Heartbeat improvements / Timers [Community Consideration]

Right, there will be the same upgrade challenges as with the normal calls. We could block the upgrade until there are no more pending timers, or we could cancel the timers, allowing the canisters to handle the situation in pre_ and post_upgrade functions…

Of course, SDK and Motoko teams will be in the loop. We’ll share the design once it’s ready.

2 Likes

Just chiming in my 2 cents here.

We are building a dapp that uses heartbeats extensively. Our current architecture has us spinning up canisters for every logged in individual where the canister acts as a proxy for all interaction that they do with the app.

A couple of distinct scenarios where we use heartbeat are:

  • A logged in user creates a new post. This post has a score that gets calculated on creation. There are multiple parameters that contribute to the score. One of them is freshness/staleness. The older a post is, the lower this component is. Currently, we recalculate this component every hour and update the score. After 48 hours has passed, the freshness component reaches 0, and doesn’t need to be recalculated. So, for this, essentially, we need a setInterval (JS lingo) that stops after 48 hours
  • There are contest/tournaments that are started by end users and they can choose an arbitrary time in the future for this contest to end. This would ideally need some sort of setTimeout (JS lingo) that should fire once at the time specified
  • The user created content is synced with “cache” canisters that aggregate and rank posts sent to them by the individual canisters talked about earlier. They are periodically updated by the individual canisers with the top posts from their repositories as scores get recalculated. They run indefinitely on an interval. Needs a setInterval that never expires.

Currently we use ic-cron by the brilliant @senior.joinu for everything but our cycle costs are insane.

We just started this week and we estimate it will cost us around 2T cycles for every user canister every week. That amounts to around 10$ for every user every month. And will come to around $100,000 in cycle costs for 10,000 users every month.
We expect at least 10,000 users a month for this app owing to our MVP app having reached 8,000 active users while we were actively maintaining it.

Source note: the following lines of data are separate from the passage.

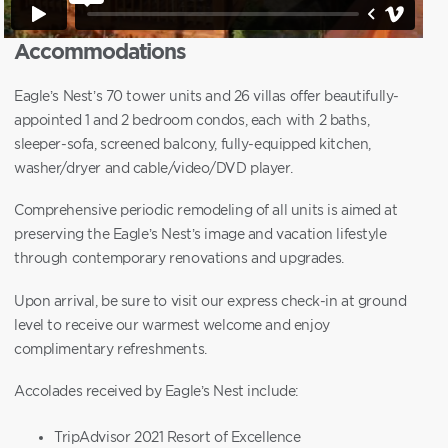
Accommodations
Eagle’s Nest’s 70 tower units and 26 villas offer beautifully-
appointed 1 and 2 bedroom condos, each with 2 baths,
sleeper-sofa, screened balcony, fully-equipped kitchen,
washer/dryer and cable/video/DVD player.
Comprehensive periodic remodeling of all units is aimed at
preserving the Eagle’s Nest’s image and vacation lifestyle
through contemporary renovations and upgrades.
Upon arrival, be sure to visit our express check-in at ground
level to receive our warmest welcome and enjoy
complimentary refreshments.
Accolades received by Eagle’s Nest include:
TripAdvisor 2021 Resort of Excellence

Our main point of contention with the current heartbeat implementation is that our canisters should not be billed for the IC choosing to call into them on every block. Rather, they should only be billed for the times our canister has explicitly asked to be called.

8 Likes

Thanks for sharing, @saikatdas0790, very insightful.

2 Likes

It would make sense for this kind of a project to have a central cron canister that runs heartbeat, and calls into the other canisters with timers. I started working on this but paused the project when dfinity announced they’d re-do the heartbeat implementation. I’ve made the project public, feel free to take a look at it and adapt it for your implementation. There was still a lot to do, like access lists & stuff, but as far as I can remember the flow of adding yourself to the queue and receiving remote_heartbeat worked.

2 Likes

I’m not sure I completely agree. We did consider doing this, but this will not scale beyond a certain point.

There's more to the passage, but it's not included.